1st Executive


The onset of the global pandemic just a year ago saw, almost immediately, a whole range of leadership business tools and processes covering business survival and adjusting to the changed business conditions that were a consequence of Covid 19.

As executive mental health started to come to the fore, new content and advice around resilience started to emerge. In the 12 months since, resilience has become as important as strategy, operational excellence and the triple bottom line. For consultants and hiring managers in the executive search process there has been precious little written about how to discover the “resilience state” of the executives in front of them during the selection process.


With the support of our advisory network, Mindshop International, we have been able to adapt advice from very practical psychology practitioners in our network to identify eight key elements that can be explored during the selection process. We have summarised these briefly to support the executive search process, rather than suggest that this is anything more than a strong framework for additional leadership development after selection – there is more to that.

1. Where is your resilience now?

This is relatively simple open question. In his book, “The 5 Dysfunctions of a Team”, Patrick Lencioni discusses in his first dysfunction, “Absence of Trust” the need for leaders to demonstrate vulnerability first to have any chance of leading, or participating in, an effective team. This simple question identifies your prospective leader’s capacity for vulnerability and openness.
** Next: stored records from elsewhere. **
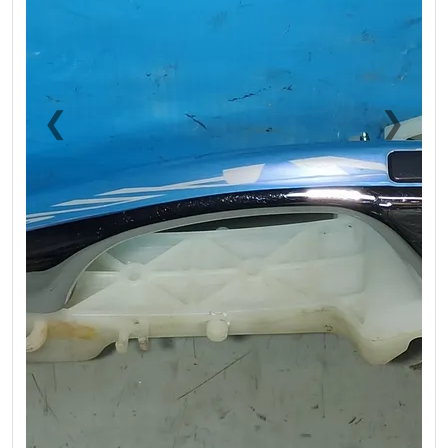
❮
❯
Previous
Next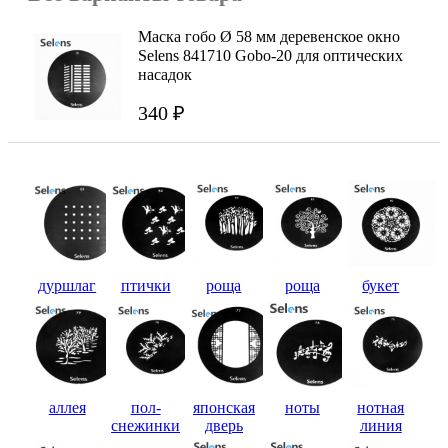
Маска гобо Ø 58 мм деревенское окно
Selens 841710 Gobo-20 для оптических
насадок
340 ₽
дуршлаг
птички
роща
роща
букет
аллея
пол-
японская
ноты
нотная
снежинки
дверь
линия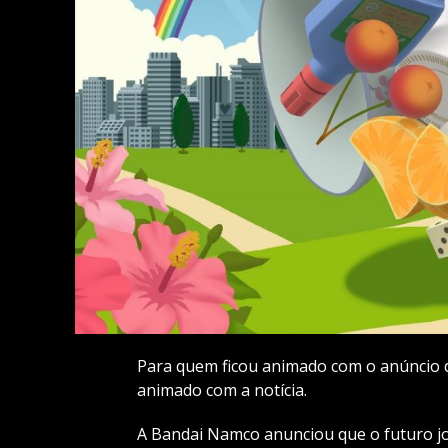
Para quem ficou animado com o anúncio d
animado com a notícia.
A Bandai Namco anunciou que o futuro jo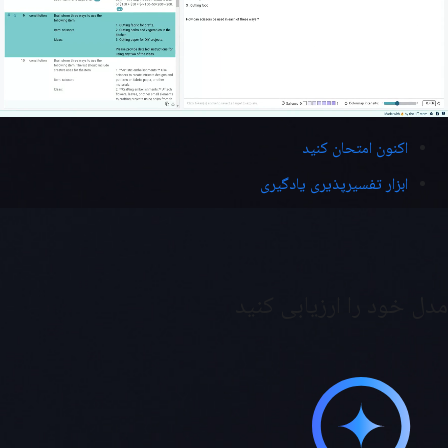
اکنون امتحان کنید
ابزار تفسیرپذیری یادگیری
مدل خود را ارزیابی کنید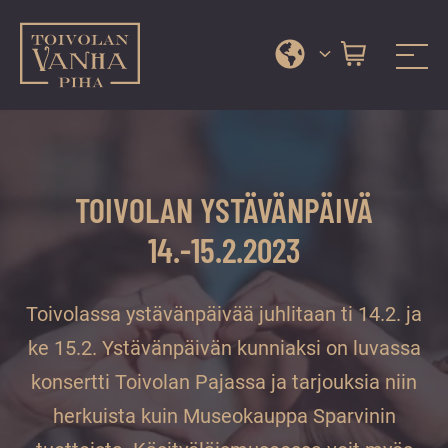
Toivolan vanha piha
Jyväskylän
Siirry
kauneimmassa
suoraan
pihapiirissä
sisältöön
erilaiset
TOIVOLAN YSTÄVÄNPÄIVÄ
palvelut
ja
14.-15.2.2023
tapahtumat
tarjoavat
Toivolassa ystävänpäivää juhlitaan ti 14.2. ja
kiireettömiä
ja
ke 15.2. Ystävänpäivän kunniaksi on luvassa
hyviä
konsertti Toivolan Pajassa ja tarjouksia niin
hetkiä
herkuista kuin Museokauppa Sparvinin
ympäri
2. How have you managed your stress?

It is not uncommon for executive leaders to suggest that either they don’t feel stress or that they thrive on it. However, the events of the last year or so and the dramatic changes to the way in which people work have created stresses that go beyond just the requirements of the role. For a leader to demonstrate a simple understanding of how to manage stress is of immeasurable value during the executive search process. This can be as simple as understanding the fight or flight response, the impact of the subconscious memory and the capacity of the intellect to manage these involuntary responses. That represents real personal enlightenment.
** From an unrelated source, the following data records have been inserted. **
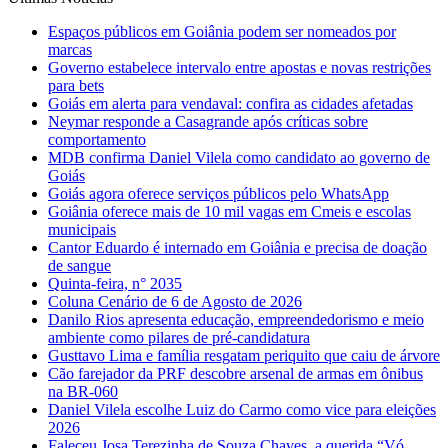
Espaços públicos em Goiânia podem ser nomeados por
marcas
Governo estabelece intervalo entre apostas e novas restrições
para bets
Goiás em alerta para vendaval: confira as cidades afetadas
Neymar responde a Casagrande após críticas sobre
comportamento
MDB confirma Daniel Vilela como candidato ao governo de
Goiás
Goiás agora oferece serviços públicos pelo WhatsApp
Goiânia oferece mais de 10 mil vagas em Cmeis e escolas
municipais
Cantor Eduardo é internado em Goiânia e precisa de doação
de sangue
Quinta-feira, n° 2035
Coluna Cenário de 6 de Agosto de 2026
Danilo Rios apresenta educação, empreendedorismo e meio
ambiente como pilares de pré-candidatura
Gusttavo Lima e família resgatam periquito que caiu de árvore
Cão farejador da PRF descobre arsenal de armas em ônibus
na BR-060
Daniel Vilela escolhe Luiz do Carmo como vice para eleições
2026
Faleceu Josa Terezinha de Souza Chaves, a querida “Vó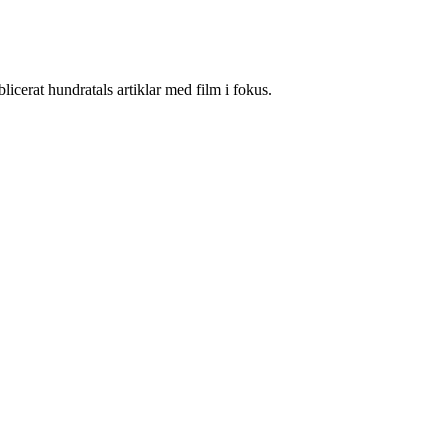
cerat hundratals artiklar med film i fokus.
3. How do you manage your beliefs?

Whether voluntary or involuntary, beliefs drive many executive responses. If the executive search process can reveal how a potential leader understands and manages beliefs, we can again recognise very strong leadership potential. Typically, we would look for a description of the triggering or activating event, the beliefs that came to the fore, understanding whether they were rational or irrational, the capacity to describe their behaviour and to articulate the consequences of it.

4. Do you have a clear picture of yourself?

Self-awareness has never been more important, For an executive to have a clear picture of themself can be very powerful. This can often lead into discussions around decision-making style, emotional intelligence an understanding of where support may be required.

5. What are the key elements you apply to managing change?

Research by Mindshop International founder Dr Chris Mason identified that, typically, only around 30% of change initiatives in larger organisations are actually successful. If an executive is able to describe the need to manage beliefs, develop organisational and individual capability and also prepare the organisation for change, then there is a strong chance that they will successfully manage change.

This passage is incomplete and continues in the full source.